What are the criteriae for comparison? Did we take into consideration such confounding variables as personality type of the individuals choosing the courses, their socio-economic background etc
I chose ‘Medicine’ because I always wanted to be a Doctor, even before I got into secondary school. I doubt that I’d have been able to become an Engineer, simply because it doesn’t appeal to me as a profession and not because I wouldn’t have been able to handle the mathematics and so on involved. I’m sure any ‘Engineers’ here would probably say the same. Did I find training to become a Doctor challenging? I certainly did, but I can’t say how challenging Engineering is, because I don’t know. Likewise an Engineer can’t come and say how ‘challenging’ medicine is because s/he is not in a position to say. Only somebody who has actually studied both would be able to pass an informed (but still not very accurate) judgement,
Those who think that Medicine is not creative and does not challenge the status quo, with all due respect, don’t know what they are talking about!

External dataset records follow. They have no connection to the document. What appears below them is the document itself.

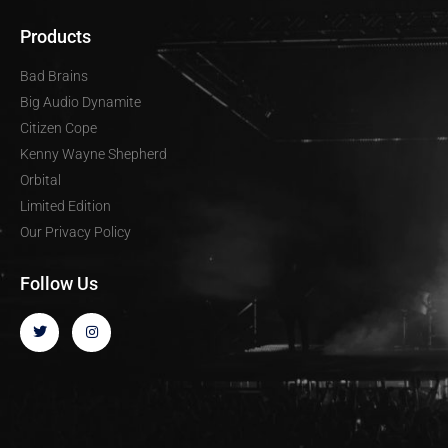
Products
Bad Brains
Big Audio Dynamite
Citizen Cope
Kenny Wayne Shepherd
Orbital
Limited Edition
Our Privacy Policy
Follow Us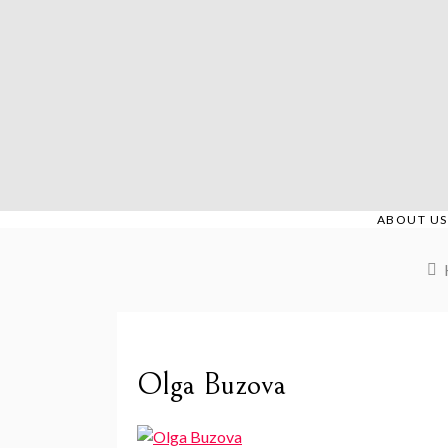
Skip
to
content
ABOUT US
Olga Buzova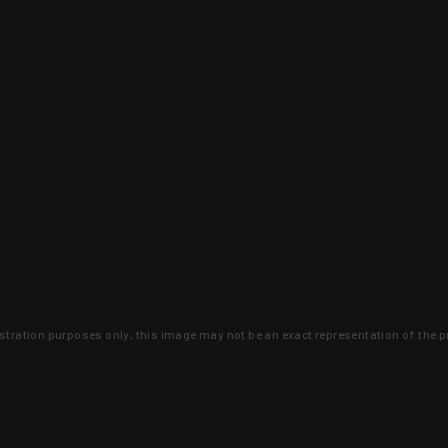
lustration purposes only, this image may not be an exact representation of the p
clusive deals that you won't find anywhere 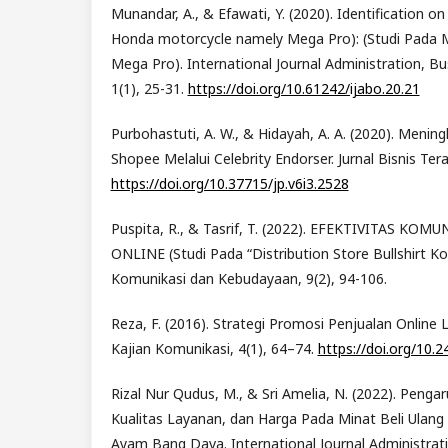
Munandar, A., & Efawati, Y. (2020). Identification o
Honda motorcycle namely Mega Pro): (Studi Pada
Mega Pro). International Journal Administration, Bu
1(1), 25-31.
https://doi.org/10.61242/ijabo.20.21
Purbohastuti, A. W., & Hidayah, A. A. (2020). Menin
Shopee Melalui Celebrity Endorser. Jurnal Bisnis Ter
https://doi.org/10.37715/jp.v6i3.2528
Puspita, R., & Tasrif, T. (2022). EFEKTIVITAS K
ONLINE (Studi Pada “Distribution Store Bullshirt Ko
Komunikasi dan Kebudayaan, 9(2), 94-106.
Reza, F. (2016). Strategi Promosi Penjualan Online L
Kajian Komunikasi, 4(1), 64–74.
https://doi.org/10.2
Rizal Nur Qudus, M., & Sri Amelia, N. (2022). Penga
Kualitas Layanan, dan Harga Pada Minat Beli Ulan
Ayam Bang Dava. International Journal Administrat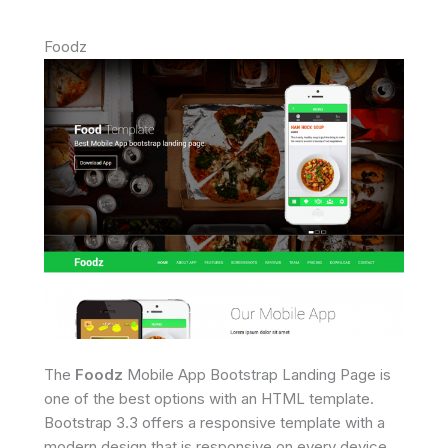
Foodz
The
Foodz
Mobile App Bootstrap Landing Page is
one of the best options with an HTML template.
Bootstrap 3.3 offers a responsive template with a
modern design that is responsive on every device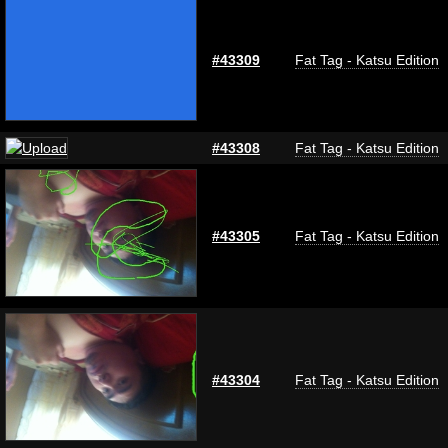
#43309
Fat Tag - Katsu Edition
#43308
Fat Tag - Katsu Edition
#43305
Fat Tag - Katsu Edition
#43304
Fat Tag - Katsu Edition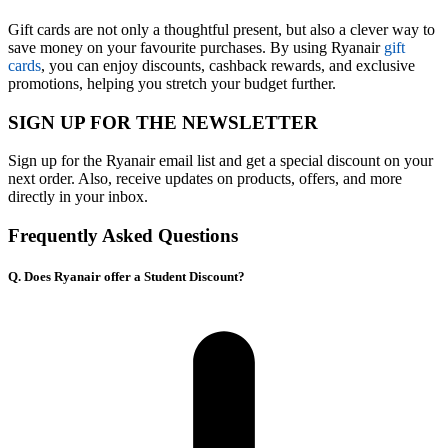
Gift cards are not only a thoughtful present, but also a clever way to
save money on your favourite purchases. By using Ryanair
gift
cards
, you can enjoy discounts, cashback rewards, and exclusive
promotions, helping you stretch your budget further.
SIGN UP FOR THE NEWSLETTER
Sign up for the Ryanair email list and get a special discount on your
next order. Also, receive updates on products, offers, and more
directly in your inbox.
Frequently Asked Questions
Q. Does Ryanair offer a Student Discount?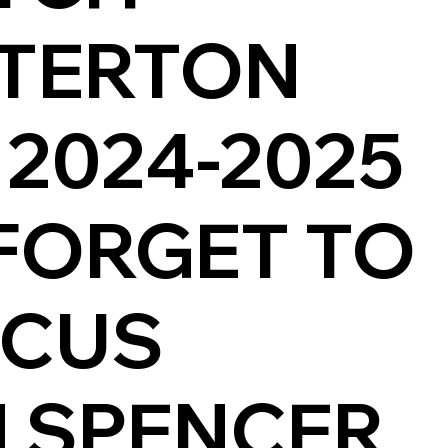
TERTON
 2024-2025
FORGET TO
SCUS
 SPENCER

I am a Specialist in Psychiatry. In my field we are currently identifying the genes responsible for aggression and love. We have localised the part of the brain that makes us to 'desire' things, to 'hate' things, to 'believe' in things and we are on the verge of bringing forth pharmacological and instrumental interventions that can obliterate memory or awaken lost memories. We have been able to change human personality for decades using surgery and pharmacology, but we have acquired skills to use 'talking' therapy to quieten restless human 'spirits'.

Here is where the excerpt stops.